Querying views returns no rows
samterfa opened this issue · 5 comments
Thank you for the super helpful package! I have found that I can query and return rows from a BigQuery table fine with this package but I'm unable to return rows from a BigQuery view. I just get an empty tibble back using the cran version and the github version of this package. I have verified that I can query the view in the console using the code generated by dplyr::show_query()
. The reprex below was adapted from an issue filed in another repo which was never submitted here that I could find (I've redacted the project id).
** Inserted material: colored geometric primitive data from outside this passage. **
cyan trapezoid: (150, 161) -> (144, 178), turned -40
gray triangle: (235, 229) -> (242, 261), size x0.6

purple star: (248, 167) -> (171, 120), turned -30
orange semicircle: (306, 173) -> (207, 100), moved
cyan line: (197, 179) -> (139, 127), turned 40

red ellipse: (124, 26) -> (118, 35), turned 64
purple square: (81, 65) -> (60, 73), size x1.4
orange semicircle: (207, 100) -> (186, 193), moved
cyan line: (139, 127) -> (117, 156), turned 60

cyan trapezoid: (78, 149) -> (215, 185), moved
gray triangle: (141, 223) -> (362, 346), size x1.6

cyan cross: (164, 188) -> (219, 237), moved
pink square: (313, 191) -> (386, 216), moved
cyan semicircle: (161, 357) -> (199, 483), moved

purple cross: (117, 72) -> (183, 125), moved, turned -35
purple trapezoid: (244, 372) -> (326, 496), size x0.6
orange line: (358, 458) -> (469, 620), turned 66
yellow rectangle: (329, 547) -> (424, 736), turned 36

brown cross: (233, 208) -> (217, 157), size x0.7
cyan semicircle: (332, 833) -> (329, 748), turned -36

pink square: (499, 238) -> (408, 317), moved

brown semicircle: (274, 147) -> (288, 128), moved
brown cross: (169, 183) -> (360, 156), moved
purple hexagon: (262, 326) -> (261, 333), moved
Am I missing something?
Thank you!
library(dplyr)
#>
#> Attaching package: 'dplyr'
#> The following objects are masked from 'package:stats':
#>
#> filter, lag
#> The following objects are masked from 'package:base':
#>
#> intersect, setdiff, setequal, union
library(bigrquery)
bq_auth(path = glue::glue('~/.creds/bigquery.json'))
project_id <-
bq_test_project()
conn <-
bigrquery::dbConnect(
bigrquery::bigquery(),
project = project_id,
billing = project_id
)
dataset <- glue::glue('{project_id}.test_dataset')
if (bq_dataset_exists(dataset))
{
bq_dataset_delete(dataset, delete_contents = TRUE)
}
bq_dataset_create(dataset)
#> <bq_dataset> PROJECT_ID.test_dataset
# Create mtcars table
mtcars_table <- glue::glue('{dataset}.mtcars')
if (dbExistsTable(conn, mtcars_table))
{
dbRemoveTable(conn, mtcars_table)
}
bq_table_create(mtcars_table, mtcars)
#> <bq_table> PROJECT_ID.test_dataset.mtcars
bq_table_upload(mtcars_table, mtcars)
# Verify we can query mtcars table.
tbl(conn, mtcars_table) |> collect() |> head(5)
#> Warning: <BigQueryConnection> uses an old dbplyr interface
#> ℹ Please install a newer version of the package or contact the maintainer
#> This warning is displayed once every 8 hours.
#> # A tibble: 5 × 11
#> mpg cyl disp hp drat wt qsec vs am gear carb
#> <dbl> <dbl> <dbl> <dbl> <dbl> <dbl> <dbl> <dbl> <dbl> <dbl> <dbl>
#> 1 24.4 4 147. 62 3.69 3.19 20 1 0 4 2
#> 2 22.8 4 141. 95 3.92 3.15 22.9 1 0 4 2
#> 3 21.5 4 120. 97 3.7 2.46 20.0 1 0 3 1
#> 4 21.4 6 258 110 3.08 3.22 19.4 1 0 3 1
#> 5 18.1 6 225 105 2.76 3.46 20.2 1 0 3 1
# Create mtcars view based on mtcars table
mtcars_view <- glue::glue("{dataset}.mtcars_view")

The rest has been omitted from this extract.